Covid-19: New data reveals key information on current surge

CSO figures show rise in close contacts, as Dublin accounts for half of deaths since October

A paramedic and ambulances at the Mater Hospital in Dublin amid the current Covid-19 surge. Photograph: Brian Lawless/PA Wire

A paramedic and ambulances at the Mater Hospital in Dublin amid the current Covid-19 surge. Photograph: Brian Lawless/PA Wire


The number of close contacts of people diagnosed with Covid-19 rose slightly in the first week of January, new data shows.

The average positive case had 3.24 close contacts in the week ending on January 8th, up from 3.02 in the week previous.

This marginal increase was represented across all age groups, with people aged 15 to 24 maintaining the most close contacts of any age group. This cohort had an average of 3.73 close contacts, compared with 3.55 for those aged 25 to 44 and 2.18 for people over the age of 80.

The data, published by the Central Statistics Office (CSO), shows the average number of close contacts dropped significantly in the week after Christmas. The average person had 3.02 close contacts during this period, down from 4.60 in the week up to and including Christmas Day. The average case diagnosed in the week leading up to December 18th had 4.08 close contacts.

The week to New Year’s Day saw 35,013 new Covid-19 cases reported, the highest such weekly total since the pandemic began. There were 26,343 new cases reported over the following seven days, which is the State’s second-highest such weekly total.

Epidemiological date

Examining the epidemiological date of cases, which is based on the earliest date a confirmed case was suspected, reveals that the surge in cases the State is currently experiencing began about December 20th.

The epidemiological date depicts when Covid-19 symptoms were first noticed in a case, or, in the case of those who are asymptomatic, the earliest date available from when a person was tested, a laboratory received a swab, or when a laboratory reported a confirmed case. This data is particularly helpful in trying to determine the most accurate timing in relation to a case.
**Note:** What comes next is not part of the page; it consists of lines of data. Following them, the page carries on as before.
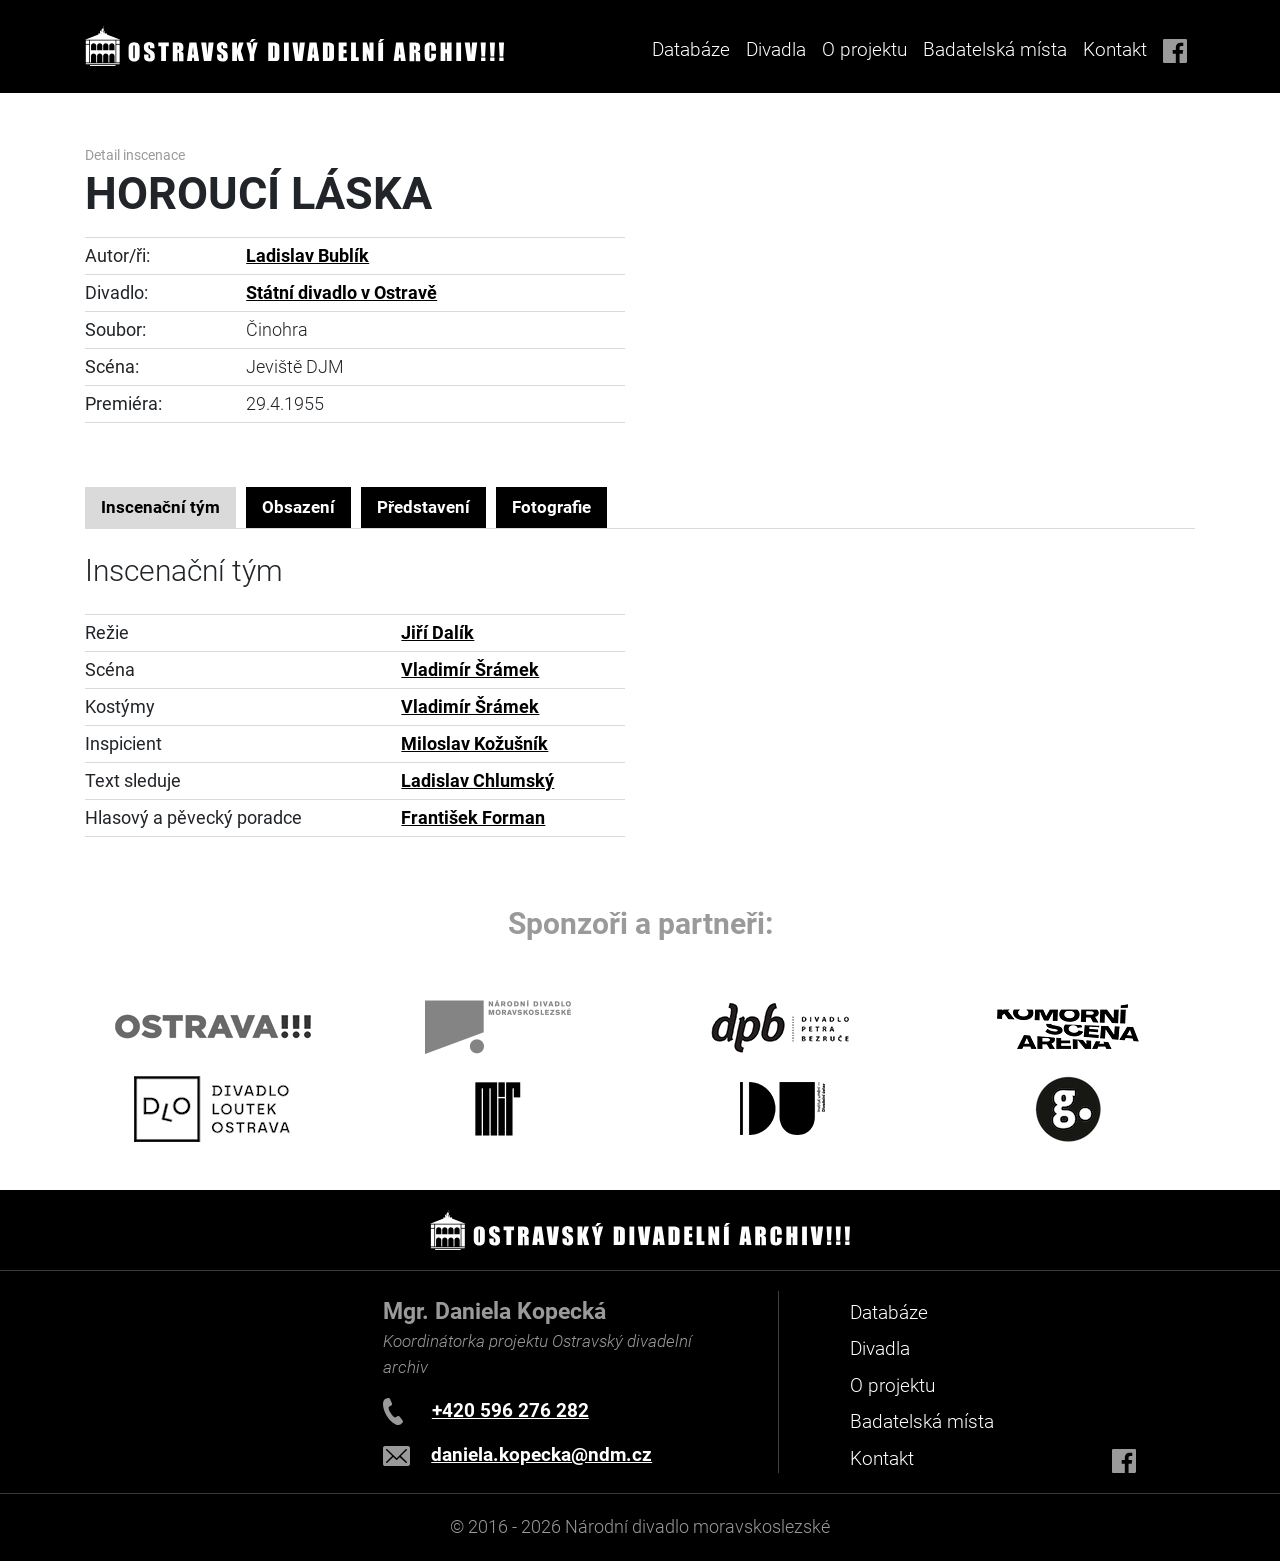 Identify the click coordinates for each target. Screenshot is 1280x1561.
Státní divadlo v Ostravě (341, 293)
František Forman (473, 818)
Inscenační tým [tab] (160, 507)
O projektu (864, 49)
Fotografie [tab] (551, 507)
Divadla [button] (776, 49)
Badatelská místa (995, 49)
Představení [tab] (423, 507)
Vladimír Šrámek (470, 670)
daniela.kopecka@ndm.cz (541, 1454)
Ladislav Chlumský (477, 781)
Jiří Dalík (437, 633)
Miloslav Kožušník (474, 744)
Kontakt (1115, 49)
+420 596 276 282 (510, 1410)
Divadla (880, 1348)
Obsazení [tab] (298, 507)
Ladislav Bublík (307, 256)
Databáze (691, 49) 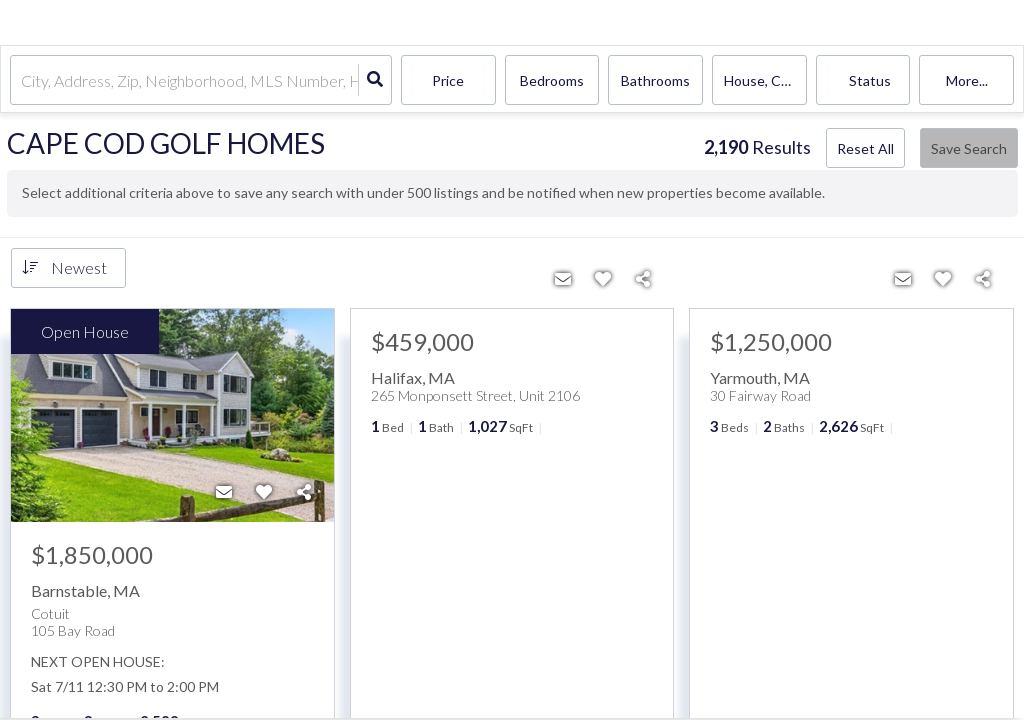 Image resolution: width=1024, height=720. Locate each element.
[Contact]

By looking at this data, rather than at the daily cases notified to the Health Protection Surveillance Centre (HPSC), one can see a peak on December 28th, when 5,508 people who were later confirmed as cases reported the onset of symptoms or were tested or their swabs were examined.

Looking at the epidemiological date, the rate of cases remained high until January 5th, and then began to decline. A lag in the reporting of cases can thus be seen by the fact that cases notified to the HPSC peaked on January 8th, when 8,248 additional infections were announced.

At times over the Christmas period the number of daily cases reported to the HPSC fell below the number of positive tests confirmed, resulting in a backlog of cases to be announced. This discrepancy became quite stark between December 27th and December 31st. While just 1,602 new cases were announced on December 31st, 5,621 tests were confirmed to be positive that same day.

Death toll

Since the start of the pandemic, in addition to the Republic’s official death toll from Covid-19, which is now at 2,536, a further 231 deaths are presumed linked to the virus. For the week ending January 8th, 85 Covid-19 deaths were recorded, of which 34 were in Co Dublin, eight were in Co Cork and five in Co Tipperary. All other counties had fewer than five deaths during the first week of January.

About half of the people who have died from the disease since October have been Dublin residents. While the county represents 28 per cent of the State’s population, it accounted for 46 per cent of Covid-19 deaths in 2021. It is one of the few counties that is overrepresented in the national death toll. Nine per cent of those who have died from the disease since October were residents of Co Kildare, a county home to just 5 per cent of the national population. Covid-19 deaths in counties Donegal, Cavan, and Monaghan were each overrepresentative of their populations by a percentage or two.

Meanwhile, there have been few deaths in Co Cork relative to its population. Since October, the county has represented no more than 4 per cent of Covid-19 deaths, despite housing 12 per cent of the State’s population.